Scientists recommend that smoking cessation programs focus on older adults.
Researchers have found a new reason for older smokers to quit, which is good news for American seniors, who have the highest smoking rates of any U.S. generation.
“We were able to show that the risk of smokers for cardiovascular diseases is more than twice that of non-smokers,” said professor Hermann Brenner in a statement. “However, former smokers are affected at almost the same low rate as people of the same age who never smoked.”
The scientists examined data on more than 8,000 individuals between the ages of 50 and 74. Brenner and colleagues determined that a 60-year-old smoker has the same risk of myocardial infarction (heart attack) as a 79-year-old non-smoker and the same risk of stroke as a 69-year-old non-smoker.
Study participants had not suffered a heart attack or stroke prior to the start of the study. In their evaluation, researchers took into account the effects of other factors, such as age, gender, alcohol consumption, education level, and physical exercise habits, as well as participants’ blood pressure, diabetes status, cholesterol levels, height, and weight.

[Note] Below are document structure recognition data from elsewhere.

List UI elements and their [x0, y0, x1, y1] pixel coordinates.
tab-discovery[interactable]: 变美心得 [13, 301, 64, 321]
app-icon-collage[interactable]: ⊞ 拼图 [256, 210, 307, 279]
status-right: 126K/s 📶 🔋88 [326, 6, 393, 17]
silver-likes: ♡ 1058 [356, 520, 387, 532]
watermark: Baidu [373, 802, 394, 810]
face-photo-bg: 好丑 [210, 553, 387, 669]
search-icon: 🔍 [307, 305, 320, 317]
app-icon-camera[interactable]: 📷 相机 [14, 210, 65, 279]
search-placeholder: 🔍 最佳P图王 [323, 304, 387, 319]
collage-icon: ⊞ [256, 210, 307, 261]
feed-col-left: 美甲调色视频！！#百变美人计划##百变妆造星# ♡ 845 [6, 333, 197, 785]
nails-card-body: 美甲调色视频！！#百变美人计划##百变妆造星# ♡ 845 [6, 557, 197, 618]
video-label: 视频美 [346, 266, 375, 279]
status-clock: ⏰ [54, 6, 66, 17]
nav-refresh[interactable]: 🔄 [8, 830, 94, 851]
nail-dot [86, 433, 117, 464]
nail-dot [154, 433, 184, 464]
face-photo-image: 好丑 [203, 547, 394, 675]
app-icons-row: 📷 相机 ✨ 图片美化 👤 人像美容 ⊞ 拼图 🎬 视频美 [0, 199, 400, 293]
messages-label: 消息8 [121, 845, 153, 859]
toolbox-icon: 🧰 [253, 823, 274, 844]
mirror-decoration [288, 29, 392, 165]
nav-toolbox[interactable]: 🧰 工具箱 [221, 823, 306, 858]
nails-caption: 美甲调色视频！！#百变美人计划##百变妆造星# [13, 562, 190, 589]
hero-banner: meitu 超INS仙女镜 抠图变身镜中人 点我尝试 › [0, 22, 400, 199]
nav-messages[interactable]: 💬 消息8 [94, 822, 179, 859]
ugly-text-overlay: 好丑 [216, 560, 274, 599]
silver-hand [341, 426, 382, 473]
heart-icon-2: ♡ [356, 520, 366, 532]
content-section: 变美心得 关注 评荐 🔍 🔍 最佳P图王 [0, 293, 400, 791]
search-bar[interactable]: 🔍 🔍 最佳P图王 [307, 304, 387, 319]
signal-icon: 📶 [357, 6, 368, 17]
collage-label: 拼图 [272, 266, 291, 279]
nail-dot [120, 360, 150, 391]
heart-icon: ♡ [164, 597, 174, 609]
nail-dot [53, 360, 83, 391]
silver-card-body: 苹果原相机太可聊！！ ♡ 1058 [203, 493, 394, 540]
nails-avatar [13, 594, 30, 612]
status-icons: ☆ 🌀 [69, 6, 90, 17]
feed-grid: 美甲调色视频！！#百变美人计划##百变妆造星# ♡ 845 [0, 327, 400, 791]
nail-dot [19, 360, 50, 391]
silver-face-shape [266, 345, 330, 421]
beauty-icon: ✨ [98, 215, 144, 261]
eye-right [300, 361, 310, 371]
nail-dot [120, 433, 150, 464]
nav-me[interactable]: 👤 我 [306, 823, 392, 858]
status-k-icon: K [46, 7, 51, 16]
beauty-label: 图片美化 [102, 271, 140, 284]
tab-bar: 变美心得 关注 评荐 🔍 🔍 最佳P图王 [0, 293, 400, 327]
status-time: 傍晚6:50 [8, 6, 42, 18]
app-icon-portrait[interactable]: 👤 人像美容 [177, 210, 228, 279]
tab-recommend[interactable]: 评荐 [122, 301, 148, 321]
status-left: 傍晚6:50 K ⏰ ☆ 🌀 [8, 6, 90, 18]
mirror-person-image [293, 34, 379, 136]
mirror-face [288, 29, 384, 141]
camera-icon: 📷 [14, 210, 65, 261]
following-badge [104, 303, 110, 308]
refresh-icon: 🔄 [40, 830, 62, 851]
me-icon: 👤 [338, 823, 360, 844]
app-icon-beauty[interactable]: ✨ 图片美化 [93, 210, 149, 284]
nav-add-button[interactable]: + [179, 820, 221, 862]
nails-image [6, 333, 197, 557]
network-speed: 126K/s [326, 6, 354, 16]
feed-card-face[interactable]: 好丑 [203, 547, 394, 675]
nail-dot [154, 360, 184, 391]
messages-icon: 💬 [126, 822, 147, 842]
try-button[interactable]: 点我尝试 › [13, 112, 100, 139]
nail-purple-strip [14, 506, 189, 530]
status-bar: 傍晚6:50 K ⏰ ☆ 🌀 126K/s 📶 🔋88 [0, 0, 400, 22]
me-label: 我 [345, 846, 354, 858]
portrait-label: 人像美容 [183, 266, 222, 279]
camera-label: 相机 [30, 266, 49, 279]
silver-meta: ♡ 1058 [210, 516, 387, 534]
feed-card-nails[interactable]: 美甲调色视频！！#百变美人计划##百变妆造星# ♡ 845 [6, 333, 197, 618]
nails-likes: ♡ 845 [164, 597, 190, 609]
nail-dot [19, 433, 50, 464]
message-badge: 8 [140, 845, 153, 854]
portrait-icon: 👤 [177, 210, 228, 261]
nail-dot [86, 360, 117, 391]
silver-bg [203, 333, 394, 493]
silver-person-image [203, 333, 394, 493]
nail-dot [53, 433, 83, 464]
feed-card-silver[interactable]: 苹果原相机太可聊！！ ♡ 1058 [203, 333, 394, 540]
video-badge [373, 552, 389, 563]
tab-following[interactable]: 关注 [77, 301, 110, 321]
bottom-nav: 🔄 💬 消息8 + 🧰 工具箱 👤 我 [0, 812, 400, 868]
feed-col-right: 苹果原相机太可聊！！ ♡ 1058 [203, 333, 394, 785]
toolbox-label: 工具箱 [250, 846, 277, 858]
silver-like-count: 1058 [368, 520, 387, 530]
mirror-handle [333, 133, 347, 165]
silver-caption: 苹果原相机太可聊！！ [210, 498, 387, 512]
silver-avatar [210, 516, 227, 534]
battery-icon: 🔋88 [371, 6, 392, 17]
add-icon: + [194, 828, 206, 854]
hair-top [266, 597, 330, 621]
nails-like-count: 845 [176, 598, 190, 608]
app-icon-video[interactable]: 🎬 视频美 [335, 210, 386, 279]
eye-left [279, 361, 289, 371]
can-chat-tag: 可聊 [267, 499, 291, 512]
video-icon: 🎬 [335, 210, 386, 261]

This study shows that the positive effects of smoking cessation appear within a short period of time, suggesting that smoking cessation programs that have concentrated on younger participants up to now should include more outreach to seniors as well.
Older smokers face many hurdles in their quest to quit. They tend to be heavier smokers and are significantly less likely than younger smokers to believe that smoking harms their health, according to the American Lung Association.
The average smoker tries to quit six times before he or she successfully stops smoking, according to New York Presbyterian Hospital. But the chances of successfully quitting increase from five percent to 40 percent with the help of supportive programs and medication.